In an interview, Stacey Cohen, MD, of Fred Hutch Cancer Center in Seattle, Washington, the discussant on the two presentations at ASCO, said that, until these results are further validated in stage II colon cancer patients,t it is unlikely that they will change clinical practice guidelines.
“They did an amazing job,” Dr. Cohen said of the researchers. “They’re at the forefront of the field of actually doing prospective analysis. And yet there are still some gaps that are missing in our understanding.”
The assays used in both studies, Dr. Cohen noted, are used only in research and are not available commercially in the United States. That, plus the fact that physicians were allowed to choose between chemotherapy regimens, made it harder to parse the results.
“Provider choice increases bias,” Dr. Cohen said. “And I think that’s the problem of having two chemo regimens to choose from, or in the case of the colon cancer trial, not selecting whether patients got a single chemotherapy agent or a doublet. These are pretty big differences.”
But the field is moving quickly, “and it is an exciting time to improve patient selection for chemotherapy treatment,” she continued.
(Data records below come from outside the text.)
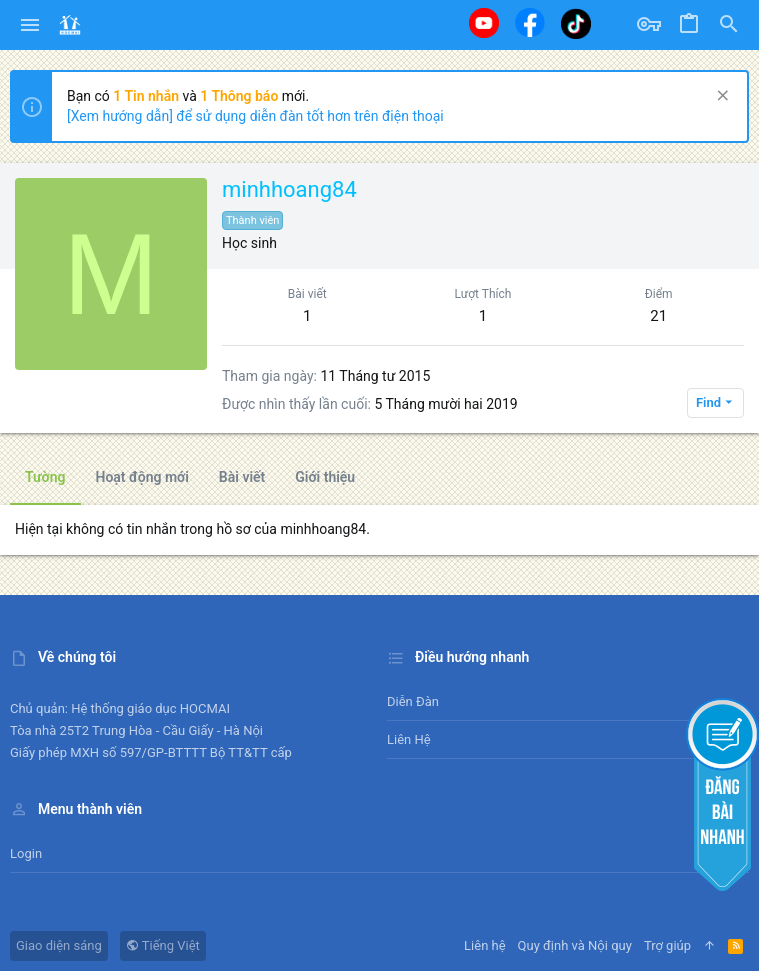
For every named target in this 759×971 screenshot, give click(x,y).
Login (26, 853)
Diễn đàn (413, 701)
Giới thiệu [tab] (325, 477)
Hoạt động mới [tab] (142, 477)
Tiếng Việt (163, 945)
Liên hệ (409, 739)
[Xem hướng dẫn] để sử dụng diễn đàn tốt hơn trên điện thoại (255, 116)
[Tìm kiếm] (729, 25)
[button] (30, 25)
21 (658, 316)
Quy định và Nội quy (575, 945)
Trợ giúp (667, 945)
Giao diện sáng (59, 945)
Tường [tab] (45, 477)
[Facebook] (530, 22)
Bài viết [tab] (242, 477)
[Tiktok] (576, 23)
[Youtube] (484, 23)
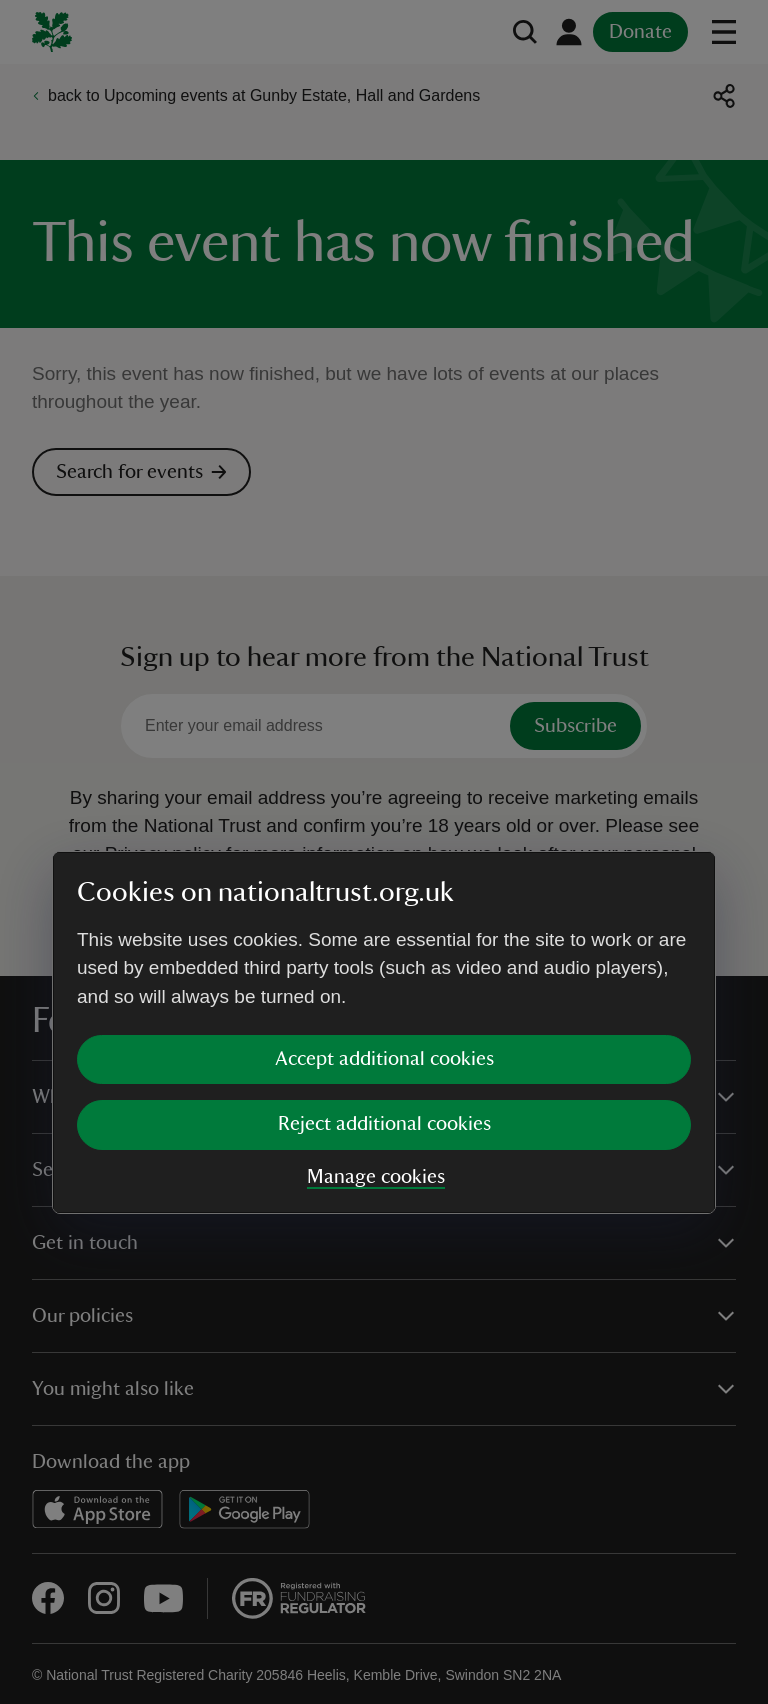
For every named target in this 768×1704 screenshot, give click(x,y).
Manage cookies (376, 996)
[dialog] (384, 851)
Allowing physicians to choose chemotherapy regimens reflected real-world clinical practice, “especially given that this study is designed to test a strategy rather than a specific treatment, said Dr. Tie in an interview. “More work will need to be done to specifically address the question of which chemotherapy regimen is more effective to treat ctDNA-positive disease.”
Dr. Cohen noted that, while evidence is mounting to support the value of ctDNA in colon cancer, there is far less evidence for pancreatic cancer.
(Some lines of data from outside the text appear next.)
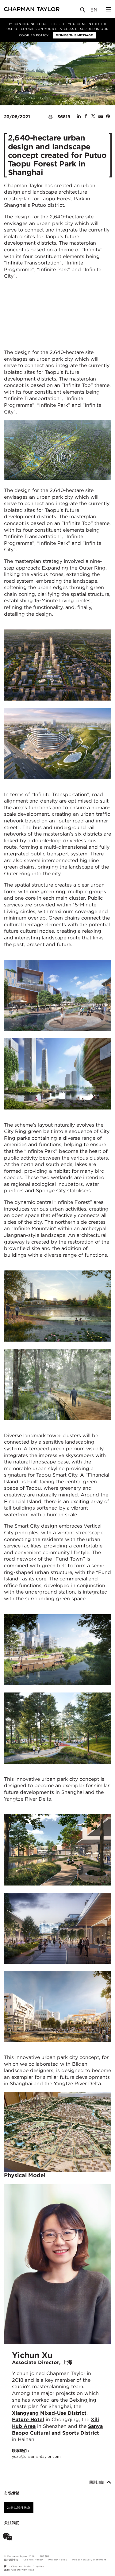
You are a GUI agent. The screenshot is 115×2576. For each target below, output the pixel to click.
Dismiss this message (74, 35)
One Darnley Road (23, 2569)
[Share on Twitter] (93, 116)
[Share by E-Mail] (100, 116)
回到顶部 (100, 2482)
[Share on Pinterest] (108, 116)
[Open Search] (83, 11)
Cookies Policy (34, 35)
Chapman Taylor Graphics (27, 2566)
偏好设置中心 (11, 2559)
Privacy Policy (57, 2559)
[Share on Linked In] (79, 116)
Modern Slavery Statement (89, 2559)
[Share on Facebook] (86, 116)
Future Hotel (28, 2419)
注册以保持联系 (18, 2507)
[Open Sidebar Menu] (108, 9)
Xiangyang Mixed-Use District (49, 2413)
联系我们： (36, 2453)
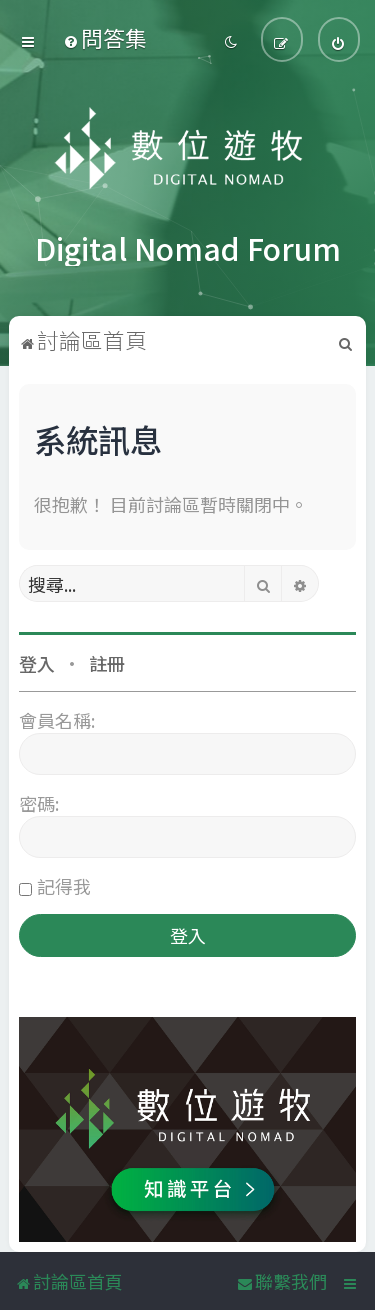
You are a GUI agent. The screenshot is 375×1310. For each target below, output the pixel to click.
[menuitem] (105, 36)
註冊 (107, 658)
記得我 (64, 881)
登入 (37, 658)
Dr. Lee and colleagues’ study “adds to the literature, and I think what it teaches us is that ctDNA remains a prognostic risk factor,” she said. “But we saw that even patients who are negative have a high recurrence risk. So we’re not ready to act on it yet. As with the colon cancer study, different chemotherapy regimens were used, and for different time lengths.”
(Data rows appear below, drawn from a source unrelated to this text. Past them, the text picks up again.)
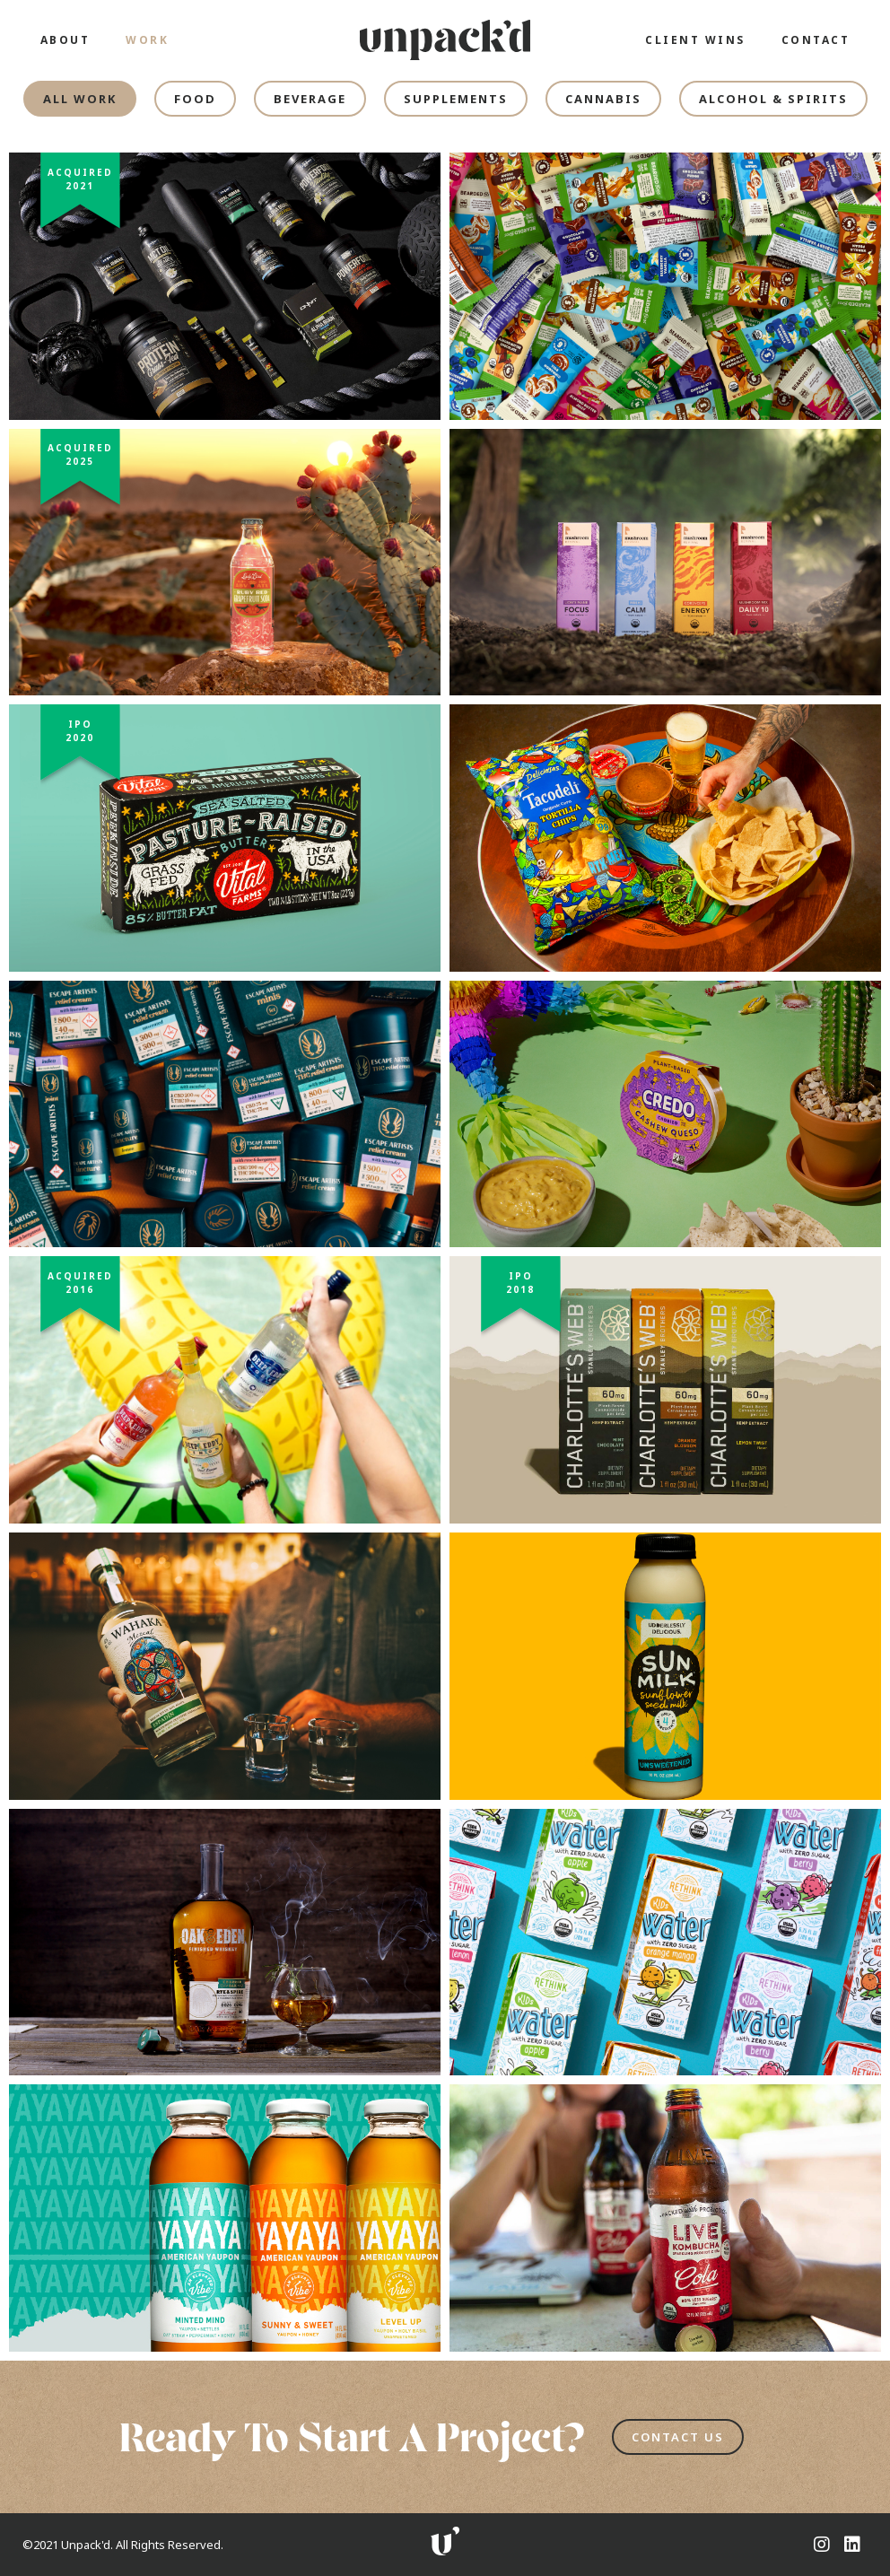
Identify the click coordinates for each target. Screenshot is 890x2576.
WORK (147, 40)
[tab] (79, 99)
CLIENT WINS (695, 40)
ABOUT (65, 40)
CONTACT (816, 40)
Whether in colon cancer or pancreatic cancer, ctDNA results, “are highly tied to which assay you’re using and which scenario you’re testing them in,” Dr. Cohen said.
Dr. Tie and colleagues’ study was sponsored by her institution, with additional funding received from the Australian government, the National Institutes of Health, and other foundations. She disclosed speaking and/or consulting fees from Haystack Oncology, Amgen, Novartis, Bristol-Myers Squibb, Merck, AstraZeneca, and others. Dr. Lee’s study was sponsored by the Marcus Foundation. She disclosed receiving honoraria from Roche. Dr. Cohen reported no conflicts of interest.